* [Records]
--------

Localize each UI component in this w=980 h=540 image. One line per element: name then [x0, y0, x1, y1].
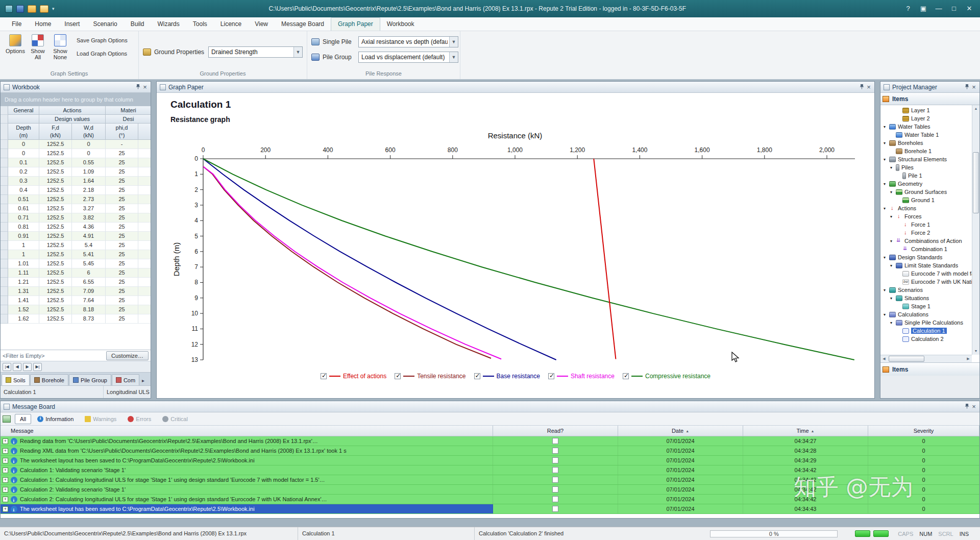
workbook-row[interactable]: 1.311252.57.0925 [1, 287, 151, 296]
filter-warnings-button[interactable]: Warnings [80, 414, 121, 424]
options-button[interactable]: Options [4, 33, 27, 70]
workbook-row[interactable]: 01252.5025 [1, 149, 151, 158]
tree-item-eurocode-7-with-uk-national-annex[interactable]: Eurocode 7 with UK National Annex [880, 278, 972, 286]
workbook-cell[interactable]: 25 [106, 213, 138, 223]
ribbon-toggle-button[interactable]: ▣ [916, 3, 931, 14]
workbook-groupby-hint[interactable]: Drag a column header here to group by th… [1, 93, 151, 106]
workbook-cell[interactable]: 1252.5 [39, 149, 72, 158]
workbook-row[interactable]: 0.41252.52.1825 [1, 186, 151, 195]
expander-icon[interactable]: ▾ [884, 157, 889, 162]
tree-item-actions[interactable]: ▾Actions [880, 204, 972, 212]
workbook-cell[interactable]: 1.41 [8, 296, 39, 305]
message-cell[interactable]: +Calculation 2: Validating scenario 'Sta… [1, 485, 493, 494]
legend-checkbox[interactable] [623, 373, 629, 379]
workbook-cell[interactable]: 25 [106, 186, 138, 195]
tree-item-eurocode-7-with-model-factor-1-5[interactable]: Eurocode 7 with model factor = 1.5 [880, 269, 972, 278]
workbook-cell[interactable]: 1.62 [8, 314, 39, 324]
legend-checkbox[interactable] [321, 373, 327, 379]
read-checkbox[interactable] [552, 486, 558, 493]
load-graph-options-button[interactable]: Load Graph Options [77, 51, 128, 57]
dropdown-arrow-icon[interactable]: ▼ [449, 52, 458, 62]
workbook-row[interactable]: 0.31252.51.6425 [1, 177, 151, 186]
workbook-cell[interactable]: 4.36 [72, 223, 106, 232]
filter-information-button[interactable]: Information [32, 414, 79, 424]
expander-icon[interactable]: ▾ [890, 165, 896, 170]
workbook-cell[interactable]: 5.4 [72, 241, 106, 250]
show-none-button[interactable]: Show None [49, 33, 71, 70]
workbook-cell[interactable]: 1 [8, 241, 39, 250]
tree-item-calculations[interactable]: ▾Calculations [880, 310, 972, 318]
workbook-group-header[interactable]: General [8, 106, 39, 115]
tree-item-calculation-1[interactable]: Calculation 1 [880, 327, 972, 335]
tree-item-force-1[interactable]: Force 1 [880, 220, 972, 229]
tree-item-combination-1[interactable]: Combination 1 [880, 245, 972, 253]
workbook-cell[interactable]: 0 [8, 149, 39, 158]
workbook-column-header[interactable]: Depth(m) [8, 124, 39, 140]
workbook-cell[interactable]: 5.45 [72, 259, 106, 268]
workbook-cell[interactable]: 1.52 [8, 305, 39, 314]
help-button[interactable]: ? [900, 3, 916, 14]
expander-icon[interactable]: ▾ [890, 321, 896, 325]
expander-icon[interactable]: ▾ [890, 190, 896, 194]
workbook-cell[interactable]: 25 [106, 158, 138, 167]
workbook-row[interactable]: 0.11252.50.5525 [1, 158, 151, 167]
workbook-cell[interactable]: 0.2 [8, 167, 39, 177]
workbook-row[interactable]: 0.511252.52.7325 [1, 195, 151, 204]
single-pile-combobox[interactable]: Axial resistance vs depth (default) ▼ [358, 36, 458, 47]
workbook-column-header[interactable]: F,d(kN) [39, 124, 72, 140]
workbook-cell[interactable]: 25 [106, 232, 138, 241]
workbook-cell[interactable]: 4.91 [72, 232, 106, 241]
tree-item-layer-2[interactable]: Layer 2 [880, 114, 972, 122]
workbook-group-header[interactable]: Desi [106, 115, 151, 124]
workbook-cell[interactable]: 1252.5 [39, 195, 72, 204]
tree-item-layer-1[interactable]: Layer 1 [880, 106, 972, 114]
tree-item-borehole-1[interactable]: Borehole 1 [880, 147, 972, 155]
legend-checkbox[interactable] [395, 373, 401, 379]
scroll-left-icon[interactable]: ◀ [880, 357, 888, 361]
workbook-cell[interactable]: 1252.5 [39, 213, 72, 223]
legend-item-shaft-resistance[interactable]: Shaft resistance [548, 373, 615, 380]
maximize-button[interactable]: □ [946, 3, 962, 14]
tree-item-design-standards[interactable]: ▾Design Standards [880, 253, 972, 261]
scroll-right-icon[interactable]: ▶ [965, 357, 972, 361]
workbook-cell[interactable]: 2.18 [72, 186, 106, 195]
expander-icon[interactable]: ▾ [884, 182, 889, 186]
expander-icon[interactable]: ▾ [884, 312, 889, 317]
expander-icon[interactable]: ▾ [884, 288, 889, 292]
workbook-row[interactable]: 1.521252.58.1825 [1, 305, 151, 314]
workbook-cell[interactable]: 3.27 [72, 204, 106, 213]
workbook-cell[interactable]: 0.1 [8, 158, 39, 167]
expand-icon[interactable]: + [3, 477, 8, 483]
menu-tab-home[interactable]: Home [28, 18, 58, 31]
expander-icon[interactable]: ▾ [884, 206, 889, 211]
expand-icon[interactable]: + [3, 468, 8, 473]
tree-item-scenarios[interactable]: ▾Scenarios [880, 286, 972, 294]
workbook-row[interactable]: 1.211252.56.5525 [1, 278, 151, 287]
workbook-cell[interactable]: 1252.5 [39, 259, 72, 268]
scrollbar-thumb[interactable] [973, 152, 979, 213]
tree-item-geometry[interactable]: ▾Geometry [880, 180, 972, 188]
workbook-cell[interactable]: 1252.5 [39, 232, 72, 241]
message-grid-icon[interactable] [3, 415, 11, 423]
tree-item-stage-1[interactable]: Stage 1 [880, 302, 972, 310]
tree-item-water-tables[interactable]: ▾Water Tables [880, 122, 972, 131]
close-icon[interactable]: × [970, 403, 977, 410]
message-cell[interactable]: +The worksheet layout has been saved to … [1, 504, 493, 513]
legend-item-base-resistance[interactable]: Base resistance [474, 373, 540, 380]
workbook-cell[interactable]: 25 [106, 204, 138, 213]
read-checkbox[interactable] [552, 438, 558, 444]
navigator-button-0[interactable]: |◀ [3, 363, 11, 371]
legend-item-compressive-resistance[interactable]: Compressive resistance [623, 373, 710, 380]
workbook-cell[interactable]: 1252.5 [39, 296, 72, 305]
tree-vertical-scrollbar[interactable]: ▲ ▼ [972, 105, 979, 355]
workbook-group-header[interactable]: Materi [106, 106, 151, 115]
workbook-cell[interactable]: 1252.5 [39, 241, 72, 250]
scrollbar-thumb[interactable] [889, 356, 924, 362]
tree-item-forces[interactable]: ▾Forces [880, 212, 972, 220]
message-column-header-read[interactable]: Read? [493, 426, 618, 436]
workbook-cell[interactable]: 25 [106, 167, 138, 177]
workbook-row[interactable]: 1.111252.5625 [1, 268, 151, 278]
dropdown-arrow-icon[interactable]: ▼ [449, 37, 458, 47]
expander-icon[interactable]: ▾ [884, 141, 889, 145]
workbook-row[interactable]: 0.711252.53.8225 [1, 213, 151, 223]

--------

* [Problem statement]
Your task is a word-for-word transcription of the entries, leaving out all pictures.

* [Solution to this problem]
Localize each UI component in this w=980 h=540 image. One line per element: name then [x0, y0, x1, y1].
workbook-row[interactable]: 1.311252.57.0925 [1, 287, 151, 296]
filter-warnings-button[interactable]: Warnings [80, 414, 121, 424]
options-button[interactable]: Options [4, 33, 27, 70]
workbook-row[interactable]: 01252.5025 [1, 149, 151, 158]
tree-item-eurocode-7-with-uk-national-annex[interactable]: Eurocode 7 with UK National Annex [880, 278, 972, 286]
workbook-cell[interactable]: 25 [106, 213, 138, 223]
ribbon-toggle-button[interactable]: ▣ [916, 3, 931, 14]
workbook-groupby-hint[interactable]: Drag a column header here to group by th… [1, 93, 151, 106]
workbook-cell[interactable]: 1252.5 [39, 149, 72, 158]
workbook-row[interactable]: 0.41252.52.1825 [1, 186, 151, 195]
expander-icon[interactable]: ▾ [884, 157, 889, 162]
tree-item-actions[interactable]: ▾Actions [880, 204, 972, 212]
workbook-cell[interactable]: 1.41 [8, 296, 39, 305]
message-cell[interactable]: +Calculation 2: Validating scenario 'Sta… [1, 485, 493, 494]
legend-checkbox[interactable] [623, 373, 629, 379]
workbook-cell[interactable]: 25 [106, 186, 138, 195]
tree-item-eurocode-7-with-model-factor-1-5[interactable]: Eurocode 7 with model factor = 1.5 [880, 269, 972, 278]
workbook-cell[interactable]: 1.62 [8, 314, 39, 324]
legend-checkbox[interactable] [321, 373, 327, 379]
read-checkbox[interactable] [552, 486, 558, 493]
load-graph-options-button[interactable]: Load Graph Options [77, 51, 128, 57]
dropdown-arrow-icon[interactable]: ▼ [449, 52, 458, 62]
workbook-row[interactable]: 0.31252.51.6425 [1, 177, 151, 186]
workbook-cell[interactable]: 4.36 [72, 223, 106, 232]
filter-information-button[interactable]: Information [32, 414, 79, 424]
expander-icon[interactable]: ▾ [890, 165, 896, 170]
workbook-cell[interactable]: 5.4 [72, 241, 106, 250]
show-none-button[interactable]: Show None [49, 33, 71, 70]
workbook-cell[interactable]: 1 [8, 241, 39, 250]
tree-item-calculations[interactable]: ▾Calculations [880, 310, 972, 318]
workbook-group-header[interactable]: General [8, 106, 39, 115]
tree-item-calculation-1[interactable]: Calculation 1 [880, 327, 972, 335]
tree-item-force-1[interactable]: Force 1 [880, 220, 972, 229]
tree-item-combination-1[interactable]: Combination 1 [880, 245, 972, 253]
workbook-cell[interactable]: 0 [8, 149, 39, 158]
workbook-column-header[interactable]: Depth(m) [8, 124, 39, 140]
workbook-cell[interactable]: 5.45 [72, 259, 106, 268]
workbook-cell[interactable]: 1.52 [8, 305, 39, 314]
help-button[interactable]: ? [900, 3, 916, 14]
expander-icon[interactable]: ▾ [890, 321, 896, 325]
expander-icon[interactable]: ▾ [890, 190, 896, 194]
workbook-cell[interactable]: 25 [106, 158, 138, 167]
workbook-row[interactable]: 0.11252.50.5525 [1, 158, 151, 167]
workbook-cell[interactable]: 0.2 [8, 167, 39, 177]
workbook-row[interactable]: 0.511252.52.7325 [1, 195, 151, 204]
single-pile-combobox[interactable]: Axial resistance vs depth (default) ▼ [358, 36, 458, 47]
workbook-column-header[interactable]: F,d(kN) [39, 124, 72, 140]
workbook-cell[interactable]: 25 [106, 232, 138, 241]
workbook-cell[interactable]: 4.91 [72, 232, 106, 241]
tree-item-layer-2[interactable]: Layer 2 [880, 114, 972, 122]
workbook-group-header[interactable]: Desi [106, 115, 151, 124]
workbook-cell[interactable]: 1252.5 [39, 195, 72, 204]
tree-item-layer-1[interactable]: Layer 1 [880, 106, 972, 114]
tree-item-borehole-1[interactable]: Borehole 1 [880, 147, 972, 155]
legend-checkbox[interactable] [395, 373, 401, 379]
scroll-left-icon[interactable]: ◀ [880, 357, 888, 361]
workbook-cell[interactable]: 1252.5 [39, 213, 72, 223]
legend-item-shaft-resistance[interactable]: Shaft resistance [548, 373, 615, 380]
maximize-button[interactable]: □ [946, 3, 962, 14]
tree-item-design-standards[interactable]: ▾Design Standards [880, 253, 972, 261]
scroll-right-icon[interactable]: ▶ [965, 357, 972, 361]
workbook-cell[interactable]: 2.18 [72, 186, 106, 195]
expander-icon[interactable]: ▾ [884, 182, 889, 186]
expander-icon[interactable]: ▾ [884, 312, 889, 317]
expander-icon[interactable]: ▾ [884, 288, 889, 292]
workbook-row[interactable]: 1.521252.58.1825 [1, 305, 151, 314]
workbook-cell[interactable]: 3.27 [72, 204, 106, 213]
workbook-cell[interactable]: 0.1 [8, 158, 39, 167]
expand-icon[interactable]: + [3, 477, 8, 483]
menu-tab-home[interactable]: Home [28, 18, 58, 31]
expander-icon[interactable]: ▾ [884, 206, 889, 211]
expand-icon[interactable]: + [3, 468, 8, 473]
tree-item-scenarios[interactable]: ▾Scenarios [880, 286, 972, 294]
workbook-row[interactable]: 1.211252.56.5525 [1, 278, 151, 287]
workbook-cell[interactable]: 1252.5 [39, 259, 72, 268]
scrollbar-thumb[interactable] [973, 152, 979, 213]
tree-item-geometry[interactable]: ▾Geometry [880, 180, 972, 188]
workbook-cell[interactable]: 1252.5 [39, 232, 72, 241]
message-grid-icon[interactable] [3, 415, 11, 423]
tree-item-stage-1[interactable]: Stage 1 [880, 302, 972, 310]
tree-item-water-tables[interactable]: ▾Water Tables [880, 122, 972, 131]
close-icon[interactable]: × [970, 403, 977, 410]
message-cell[interactable]: +The worksheet layout has been saved to … [1, 504, 493, 513]
legend-item-base-resistance[interactable]: Base resistance [474, 373, 540, 380]
workbook-cell[interactable]: 25 [106, 204, 138, 213]
read-checkbox[interactable] [552, 438, 558, 444]
navigator-button-0[interactable]: |◀ [3, 363, 11, 371]
legend-item-compressive-resistance[interactable]: Compressive resistance [623, 373, 710, 380]
workbook-cell[interactable]: 1252.5 [39, 296, 72, 305]
tree-vertical-scrollbar[interactable]: ▲ ▼ [972, 105, 979, 355]
workbook-group-header[interactable]: Materi [106, 106, 151, 115]
workbook-cell[interactable]: 1252.5 [39, 241, 72, 250]
scrollbar-thumb[interactable] [889, 356, 924, 362]
tree-item-forces[interactable]: ▾Forces [880, 212, 972, 220]
message-column-header-read[interactable]: Read? [493, 426, 618, 436]
workbook-cell[interactable]: 25 [106, 167, 138, 177]
workbook-row[interactable]: 1.111252.5625 [1, 268, 151, 278]
dropdown-arrow-icon[interactable]: ▼ [449, 37, 458, 47]
expander-icon[interactable]: ▾ [884, 141, 889, 145]
workbook-row[interactable]: 0.711252.53.8225 [1, 213, 151, 223]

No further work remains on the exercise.